*** Data provided ***

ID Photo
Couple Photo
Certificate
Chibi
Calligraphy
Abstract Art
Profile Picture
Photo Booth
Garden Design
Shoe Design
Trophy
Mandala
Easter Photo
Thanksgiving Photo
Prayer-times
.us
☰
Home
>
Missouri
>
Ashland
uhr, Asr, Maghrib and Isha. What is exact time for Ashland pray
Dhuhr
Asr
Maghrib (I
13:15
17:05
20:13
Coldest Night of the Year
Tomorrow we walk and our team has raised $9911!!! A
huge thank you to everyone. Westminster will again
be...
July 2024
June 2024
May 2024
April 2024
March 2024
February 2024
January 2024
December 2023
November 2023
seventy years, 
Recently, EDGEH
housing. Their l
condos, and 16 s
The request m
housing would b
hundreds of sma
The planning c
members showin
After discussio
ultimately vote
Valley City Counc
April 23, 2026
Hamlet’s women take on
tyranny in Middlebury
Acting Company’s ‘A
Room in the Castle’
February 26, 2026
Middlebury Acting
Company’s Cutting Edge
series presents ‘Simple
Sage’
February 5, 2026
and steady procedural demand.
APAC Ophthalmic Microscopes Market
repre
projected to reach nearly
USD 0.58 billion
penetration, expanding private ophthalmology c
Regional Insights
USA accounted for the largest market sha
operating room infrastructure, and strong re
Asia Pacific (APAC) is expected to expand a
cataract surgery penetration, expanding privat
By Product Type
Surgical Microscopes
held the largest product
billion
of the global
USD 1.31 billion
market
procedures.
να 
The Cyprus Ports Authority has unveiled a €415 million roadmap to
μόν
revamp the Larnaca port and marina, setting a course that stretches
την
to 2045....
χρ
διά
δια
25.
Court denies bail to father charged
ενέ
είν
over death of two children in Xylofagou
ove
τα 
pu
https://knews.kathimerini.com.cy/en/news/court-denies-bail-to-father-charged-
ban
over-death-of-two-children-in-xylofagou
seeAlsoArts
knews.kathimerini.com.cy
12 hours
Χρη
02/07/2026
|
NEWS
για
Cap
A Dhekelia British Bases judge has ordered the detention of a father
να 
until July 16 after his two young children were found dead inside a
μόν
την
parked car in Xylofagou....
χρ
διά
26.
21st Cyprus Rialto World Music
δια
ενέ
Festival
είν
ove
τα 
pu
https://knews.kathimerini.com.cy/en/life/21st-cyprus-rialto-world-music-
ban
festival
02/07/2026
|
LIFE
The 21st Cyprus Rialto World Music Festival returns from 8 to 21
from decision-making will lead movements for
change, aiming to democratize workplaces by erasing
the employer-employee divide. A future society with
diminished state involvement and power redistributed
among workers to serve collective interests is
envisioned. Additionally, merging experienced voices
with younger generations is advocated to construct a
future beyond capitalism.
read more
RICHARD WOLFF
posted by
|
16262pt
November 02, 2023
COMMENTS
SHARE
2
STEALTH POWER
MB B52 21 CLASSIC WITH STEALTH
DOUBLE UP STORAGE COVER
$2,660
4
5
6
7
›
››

*** End of Data provided ***
*** Data provided ***

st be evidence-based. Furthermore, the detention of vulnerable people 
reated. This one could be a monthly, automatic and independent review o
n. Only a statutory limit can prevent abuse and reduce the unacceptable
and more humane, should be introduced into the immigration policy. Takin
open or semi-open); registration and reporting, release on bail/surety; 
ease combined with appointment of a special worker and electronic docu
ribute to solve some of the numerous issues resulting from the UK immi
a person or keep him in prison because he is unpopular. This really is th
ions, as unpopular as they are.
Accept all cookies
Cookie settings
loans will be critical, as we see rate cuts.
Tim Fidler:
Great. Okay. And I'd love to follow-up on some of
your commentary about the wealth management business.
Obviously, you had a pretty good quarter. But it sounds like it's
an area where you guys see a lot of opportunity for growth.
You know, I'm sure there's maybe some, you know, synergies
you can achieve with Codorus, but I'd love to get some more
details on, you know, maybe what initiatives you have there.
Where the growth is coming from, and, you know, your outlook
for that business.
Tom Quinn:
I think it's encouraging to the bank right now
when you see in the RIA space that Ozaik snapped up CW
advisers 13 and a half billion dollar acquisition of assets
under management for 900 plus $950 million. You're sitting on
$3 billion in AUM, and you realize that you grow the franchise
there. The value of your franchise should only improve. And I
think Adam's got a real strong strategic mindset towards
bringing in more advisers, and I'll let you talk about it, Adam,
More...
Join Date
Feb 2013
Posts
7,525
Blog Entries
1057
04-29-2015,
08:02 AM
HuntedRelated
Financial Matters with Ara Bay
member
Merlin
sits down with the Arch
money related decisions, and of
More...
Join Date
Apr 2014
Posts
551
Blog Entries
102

*** End of Data provided ***
*** Data provided ***

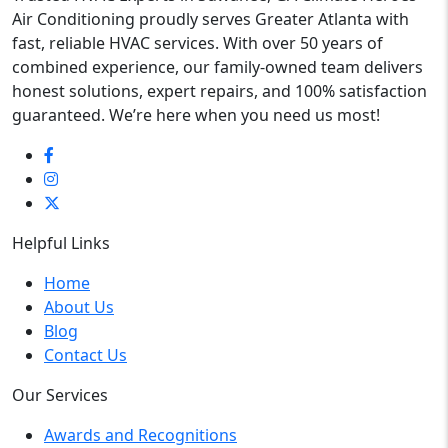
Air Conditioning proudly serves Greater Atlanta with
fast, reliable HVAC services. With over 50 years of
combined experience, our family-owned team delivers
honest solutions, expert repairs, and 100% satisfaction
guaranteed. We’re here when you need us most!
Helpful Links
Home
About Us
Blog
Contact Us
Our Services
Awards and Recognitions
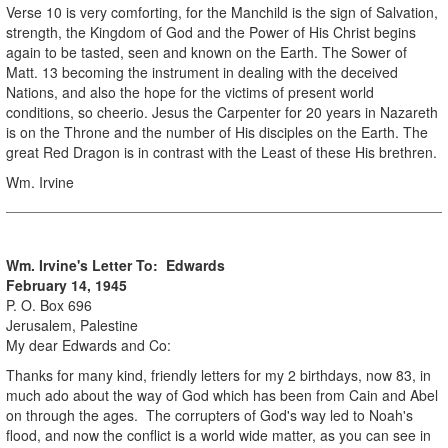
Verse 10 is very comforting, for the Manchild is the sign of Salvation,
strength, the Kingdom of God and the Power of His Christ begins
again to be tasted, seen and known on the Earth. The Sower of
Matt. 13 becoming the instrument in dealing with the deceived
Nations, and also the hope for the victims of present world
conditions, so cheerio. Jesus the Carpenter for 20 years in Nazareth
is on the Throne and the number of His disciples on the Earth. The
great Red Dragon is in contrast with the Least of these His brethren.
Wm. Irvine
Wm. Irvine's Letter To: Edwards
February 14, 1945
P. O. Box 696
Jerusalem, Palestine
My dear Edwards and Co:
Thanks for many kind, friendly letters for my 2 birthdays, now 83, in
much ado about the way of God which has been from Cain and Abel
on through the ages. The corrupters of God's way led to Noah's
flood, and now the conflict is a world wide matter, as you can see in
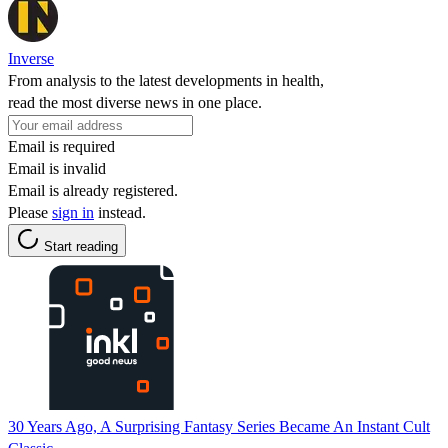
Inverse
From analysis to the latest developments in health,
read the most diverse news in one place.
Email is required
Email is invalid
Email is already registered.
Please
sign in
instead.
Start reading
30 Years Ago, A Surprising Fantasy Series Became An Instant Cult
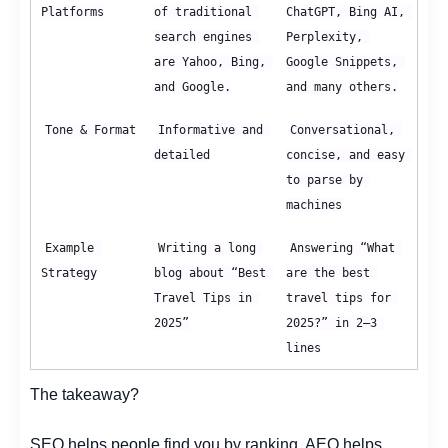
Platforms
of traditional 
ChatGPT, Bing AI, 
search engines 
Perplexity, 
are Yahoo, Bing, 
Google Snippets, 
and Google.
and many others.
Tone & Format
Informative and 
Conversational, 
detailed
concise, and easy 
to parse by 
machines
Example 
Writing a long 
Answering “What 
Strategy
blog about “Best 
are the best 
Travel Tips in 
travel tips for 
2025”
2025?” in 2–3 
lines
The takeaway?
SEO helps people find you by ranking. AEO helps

*** End of Data provided ***

_Aim of the task_
Could you copy out every line in the material above that contains the string "Email"?

_Answer to this problem_
Email is required
Email is invalid
Email is already registered.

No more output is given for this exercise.